■ **Aim of the task**: Report the number of lines in the entries below that include the word "have", and nothing else.

■ **Material for this task**:
- - - - - - -

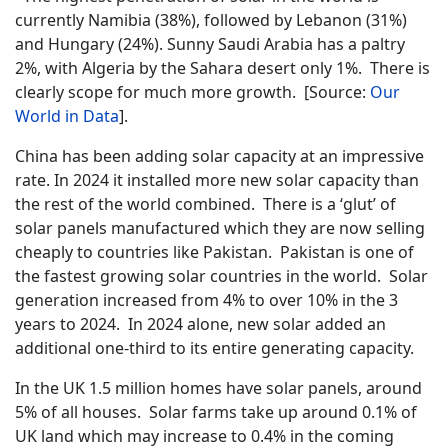
currently Namibia (38%), followed by Lebanon (31%)
and Hungary (24%). Sunny Saudi Arabia has a paltry
2%, with Algeria by the Sahara desert only 1%. There is
clearly scope for much more growth. [Source:
Our
World in Data
].
China has been adding solar capacity at an impressive
rate. In 2024 it installed more new solar capacity than
the rest of the world combined. There is a ‘glut’ of
solar panels manufactured which they are now selling
cheaply to countries like Pakistan. Pakistan is one of
the fastest growing solar countries in the world. Solar
generation increased from 4% to over 10% in the 3
years to 2024. In 2024 alone, new solar added an
additional one-third to its entire generating capacity.
In the UK 1.5 million homes have solar panels, around
5% of all houses. Solar farms take up around 0.1% of
UK land which may increase to 0.4% in the coming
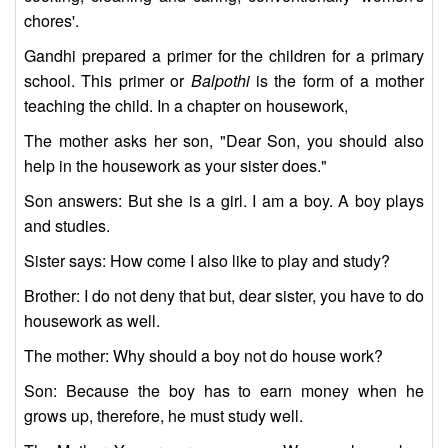
chores'.
Gandhi prepared a primer for the children for a primary
school. This primer or
Balpothi
is the form of a mother
teaching the child. In a chapter on housework,
The mother asks her son, "Dear Son, you should also
help in the housework as your sister does."
Son answers: But she is a girl. I am a boy. A boy plays
and studies.
Sister says: How come I also like to play and study?
Brother: I do not deny that but, dear sister, you have to do
housework as well.
The mother: Why should a boy not do house work?
Son: Because the boy has to earn money when he
grows up, therefore, he must study well.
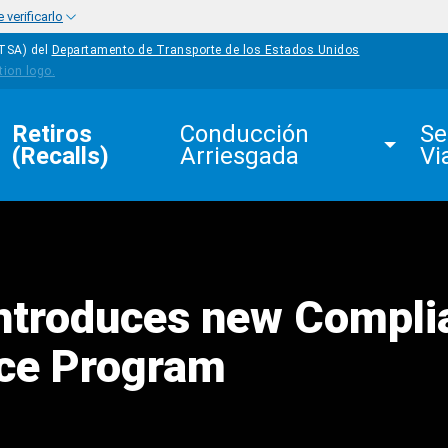
verificarlo
HTSA) del
Departamento de Transporte de los Estados Unidos
Retiros 
Conducción 
Se
(Recalls)
Arriesgada
Vi
ntroduces new Compli
ce Program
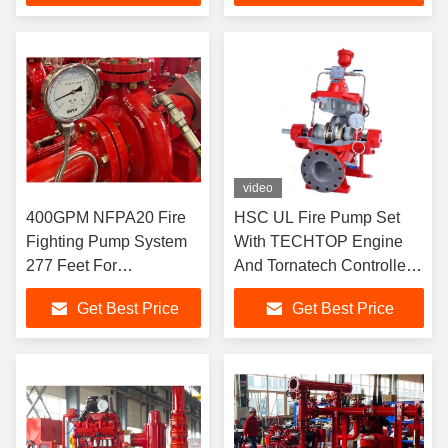
video
400GPM NFPA20 Fire
HSC UL Fire Pump Set
Fighting Pump System
With TECHTOP Engine
277 Feet For
And Tornatech Controller
Residential / Industrial
1000GPM 150PSI
Get Best Price
Get Best Price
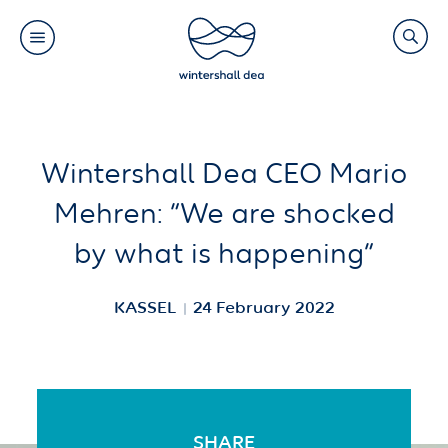
Main
Search
navigation
Link
(Default)
Skip
Skip
Wintershall Dea CEO Mario
to
to
Mehren: “We are shocked
main
cookie
by what is happening”
content
consent
KASSEL
24 February 2022
SHARE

- - - - - - -

■ **Solution**: 2